Introduction
In vitro generation of perfusable 3D microvessels is an important goal for tissue engineering and reliable modeling of blood vessel function. In vitro blood vessel models have yet to accurately reproduce the dynamics and responses of endothelial cells in order to grow perfusable and functional 3D vascular networks.
In this paper, the author talks about different vascularization mechanisms including vasculogenesis and angiogenesis to create a microfluidic device for a 3D vascularized organ-on-a-chip, 3D perfusable microvasculature inside a tissue chamber with various shapes under different microenvironment factors. Read the paper below to learn more.
How to culture vascularized & immunocompetent 3D models in a standard Multiwell
Abstract
The author states that “Reconstruction of 3D vascularized microtissues within microfabricated devices has rapidly developed in biomedical engineering, which can better mimic the tissue microphysiological function and accurately model human diseases in vitro.
However, the traditional PDMS-based microfluidic devices suffer from the microfabrication with complex processes and usage limitations of either material properties or microstructure design, which drive the demand for easy processing and more accessible devices with a user-friendly interface. Here, we present an open microfluidic device through a rapid prototyping method by laser cutting in a cost-effective manner with high flexibility and compatibility.
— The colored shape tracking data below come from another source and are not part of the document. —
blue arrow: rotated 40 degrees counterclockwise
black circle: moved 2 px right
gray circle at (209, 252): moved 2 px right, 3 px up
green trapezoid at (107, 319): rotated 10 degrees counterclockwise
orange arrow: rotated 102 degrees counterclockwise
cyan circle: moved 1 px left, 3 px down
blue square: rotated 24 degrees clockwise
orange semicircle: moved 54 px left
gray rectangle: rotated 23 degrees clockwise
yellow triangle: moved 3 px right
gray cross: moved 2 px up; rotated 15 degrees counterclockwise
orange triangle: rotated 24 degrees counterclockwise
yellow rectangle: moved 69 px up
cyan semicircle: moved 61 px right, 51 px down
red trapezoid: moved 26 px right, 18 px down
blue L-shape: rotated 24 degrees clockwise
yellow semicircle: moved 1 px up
This device allows highly efficient and robust hydrogel patterning under a liquid guiding rail by spontaneous capillary action without the need for surface treatment. Different vascularization mechanisms including vasculogenesis and angiogenesis were performed to construct a 3D perfusable microvasculature inside a tissue chamber with various shapes under different microenvironment factors.
Furthermore, as a proof-of-concept, we have created a vascularized spheroid by placing a monoculture spheroid into the central through-hole of this device, which formed angiogenesis between the spheroid and microvascular network.
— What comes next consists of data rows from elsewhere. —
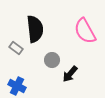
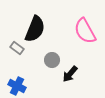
black semicircle: rotated 28 degrees clockwise
gray rectangle: moved 1 px right
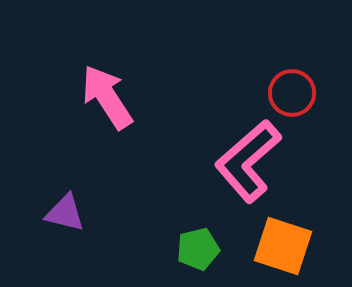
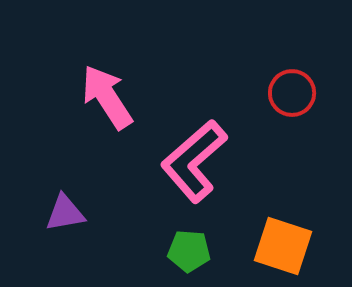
pink L-shape: moved 54 px left
purple triangle: rotated 24 degrees counterclockwise
green pentagon: moved 9 px left, 2 px down; rotated 18 degrees clockwise
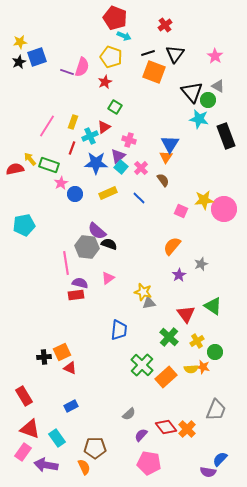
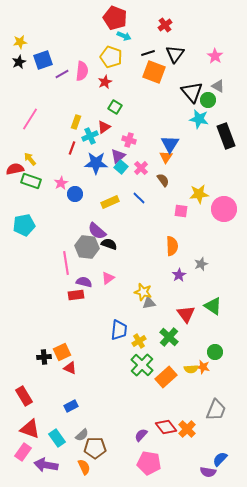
blue square at (37, 57): moved 6 px right, 3 px down
pink semicircle at (82, 67): moved 4 px down; rotated 12 degrees counterclockwise
purple line at (67, 72): moved 5 px left, 2 px down; rotated 48 degrees counterclockwise
yellow rectangle at (73, 122): moved 3 px right
pink line at (47, 126): moved 17 px left, 7 px up
green rectangle at (49, 165): moved 18 px left, 16 px down
yellow rectangle at (108, 193): moved 2 px right, 9 px down
yellow star at (204, 200): moved 5 px left, 6 px up
pink square at (181, 211): rotated 16 degrees counterclockwise
orange semicircle at (172, 246): rotated 138 degrees clockwise
purple semicircle at (80, 283): moved 4 px right, 1 px up
yellow cross at (197, 341): moved 58 px left
gray semicircle at (129, 414): moved 47 px left, 21 px down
This open microfluidic device has great potential for mass customization without the need for complex microfabrication equipment in the cleanroom, which can facilitate studies requiring high-throughput and high-content screening.”
References
Li Q, Niu K, Wang D, Xuan L, Wang X. Low-cost rapid prototyping and assembly of an open microfluidic device for a 3D vascularized organ-on-a-chip. Lab Chip. 2021 Sep 28. doi: 10.1039/d1lc00767j. Epub ahead of print. PMID: 34581377.
FAQ
An important goal for tissue engineering is the in vitro generation of 3D microvessels that can be perfused with fluid. Blood vessel models created in a laboratory setting have not yet been able to accurately reproduce the dynamics of endothelial cells. The responses of these cells are also not well copied. These factors are necessary to grow functional 3D vascular networks that allow fluid to pass through them. The presented paper discusses different mechanisms for forming blood vessels. These mechanisms include vasculogenesis and angiogenesis. They are used as a basis to create a microfluidic device. This device is intended for a 3D organ-on-a-chip model containing its own blood vessels. The aim is to create a 3D perfusable microvasculature inside a tissue chamber.
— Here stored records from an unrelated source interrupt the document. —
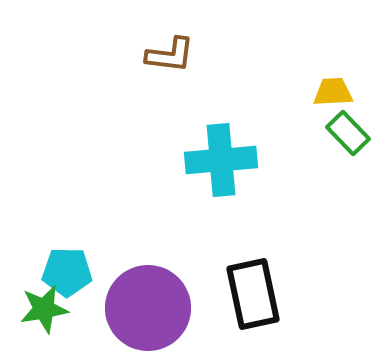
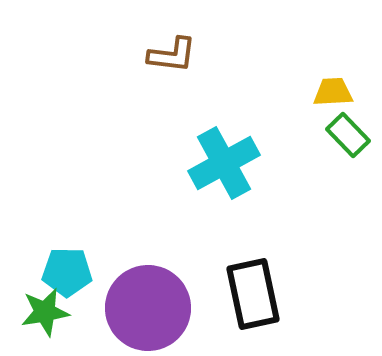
brown L-shape: moved 2 px right
green rectangle: moved 2 px down
cyan cross: moved 3 px right, 3 px down; rotated 24 degrees counterclockwise
green star: moved 1 px right, 3 px down
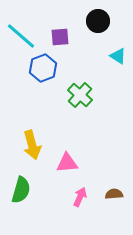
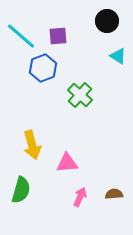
black circle: moved 9 px right
purple square: moved 2 px left, 1 px up
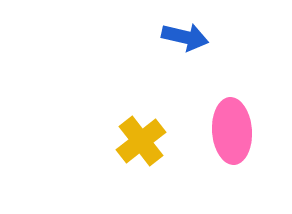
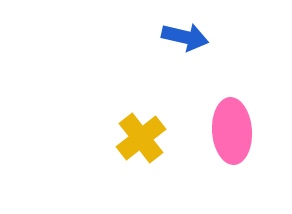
yellow cross: moved 3 px up
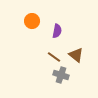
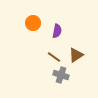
orange circle: moved 1 px right, 2 px down
brown triangle: rotated 49 degrees clockwise
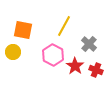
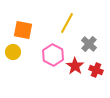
yellow line: moved 3 px right, 3 px up
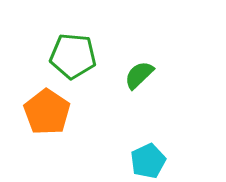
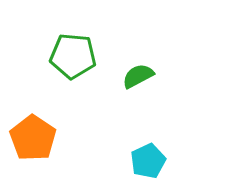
green semicircle: moved 1 px left, 1 px down; rotated 16 degrees clockwise
orange pentagon: moved 14 px left, 26 px down
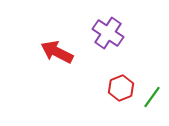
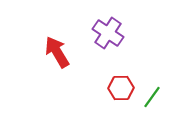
red arrow: rotated 32 degrees clockwise
red hexagon: rotated 20 degrees clockwise
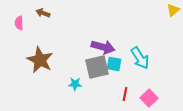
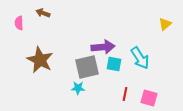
yellow triangle: moved 8 px left, 14 px down
purple arrow: rotated 20 degrees counterclockwise
gray square: moved 10 px left
cyan star: moved 3 px right, 4 px down
pink square: rotated 30 degrees counterclockwise
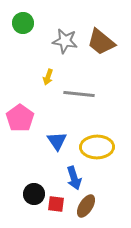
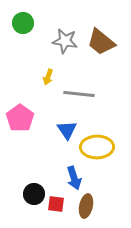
blue triangle: moved 10 px right, 11 px up
brown ellipse: rotated 20 degrees counterclockwise
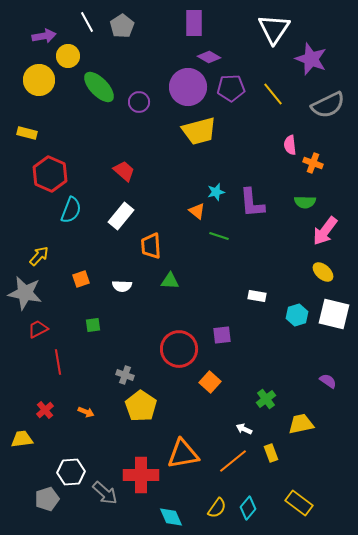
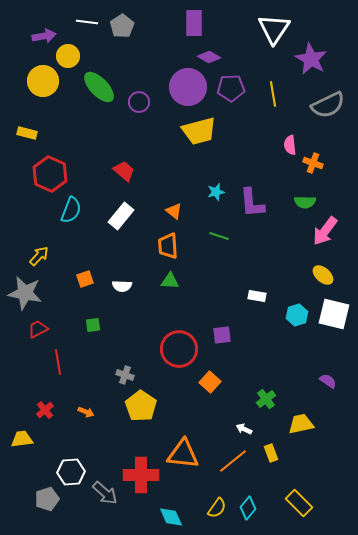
white line at (87, 22): rotated 55 degrees counterclockwise
purple star at (311, 59): rotated 8 degrees clockwise
yellow circle at (39, 80): moved 4 px right, 1 px down
yellow line at (273, 94): rotated 30 degrees clockwise
orange triangle at (197, 211): moved 23 px left
orange trapezoid at (151, 246): moved 17 px right
yellow ellipse at (323, 272): moved 3 px down
orange square at (81, 279): moved 4 px right
orange triangle at (183, 454): rotated 16 degrees clockwise
yellow rectangle at (299, 503): rotated 8 degrees clockwise
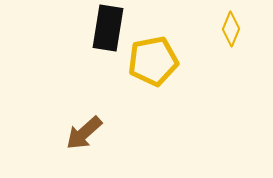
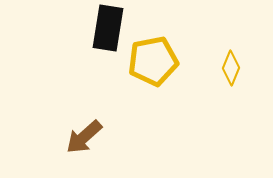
yellow diamond: moved 39 px down
brown arrow: moved 4 px down
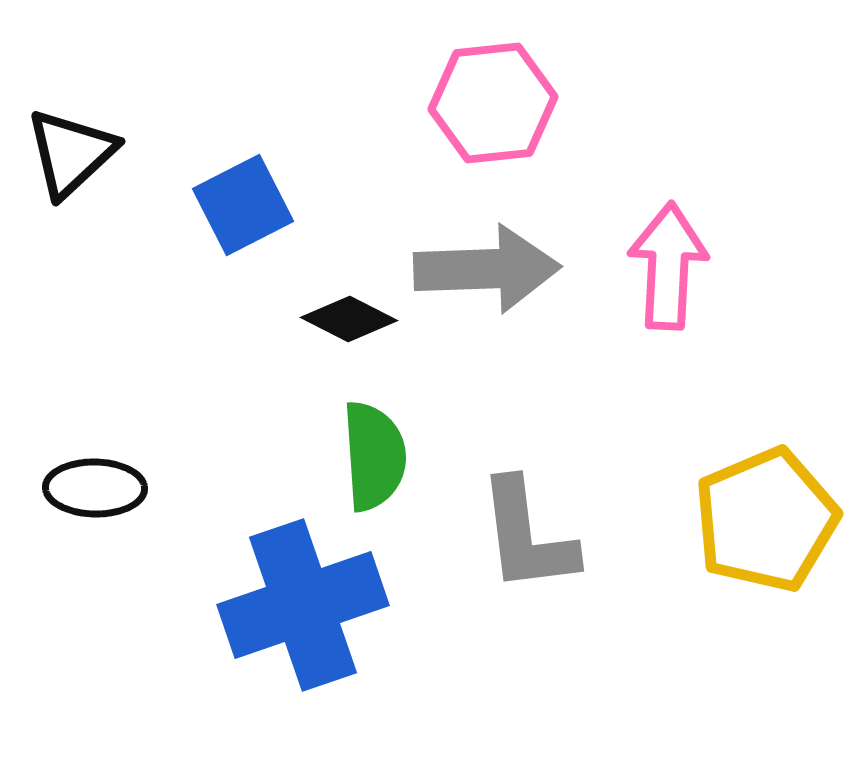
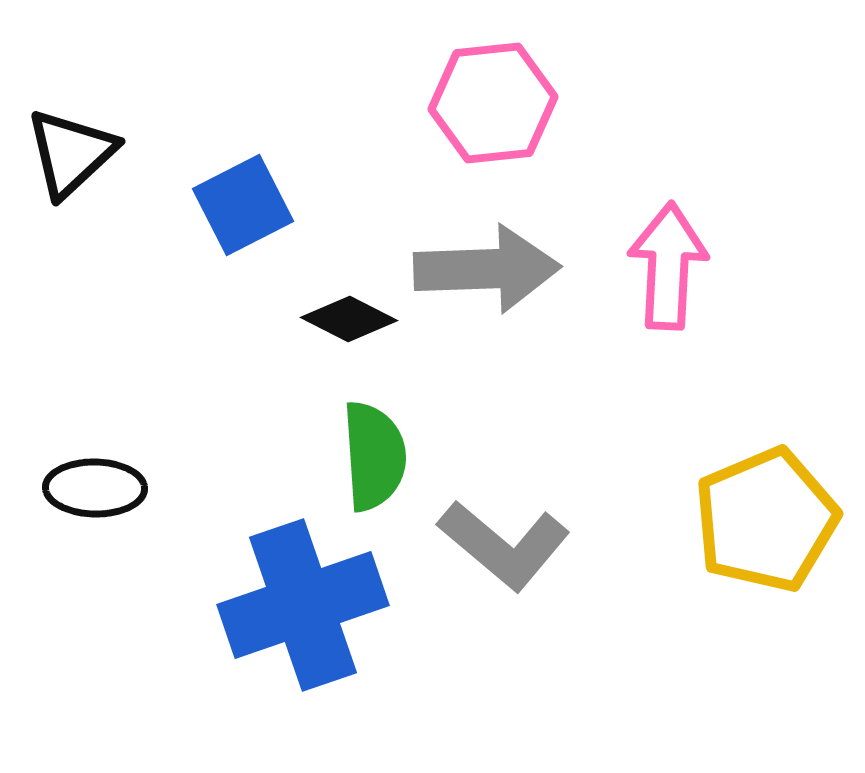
gray L-shape: moved 23 px left, 9 px down; rotated 43 degrees counterclockwise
The reconstruction of 3D vascularized microtissues within microfabricated devices has developed at a fast pace in biomedical engineering. Such models can better reproduce tissue microphysiological function and accurately model human diseases in vitro. However, traditional devices that are PDMS-based suffer from several problems. Their microfabrication involves complex processes. They also have usage limitations related to either their material properties or their microstructure design. This situation has created a demand for devices that are easier to process. More accessible devices that are simple to use are also needed.
An open microfluidic device is presented. It is produced through a rapid prototyping method using laser cutting. This approach is low-cost and provides high adaptability and the ability to work with other systems. The device allows for dependable hydrogel patterning under a liquid guiding rail. This is achieved by capillary action that occurs on its own, which means no surface treatment is needed. This device has a capability for mass customization. It does not require the use of complex microfabrication equipment in a cleanroom. This can assist studies that require high-volume and detailed screening.
Different mechanisms for blood vessel formation, including vasculogenesis and angiogenesis, were performed. This was done to construct a 3D perfusable microvasculature. This network was built inside a tissue chamber, which could have different shapes, and was tested under different local conditions. As a demonstration of its use, a vascularized spheroid was created. A monoculture spheroid was placed into a central through-hole in the device. Following this, angiogenesis, which is the formation of new blood vessels, was observed between the spheroid and the microvascular network.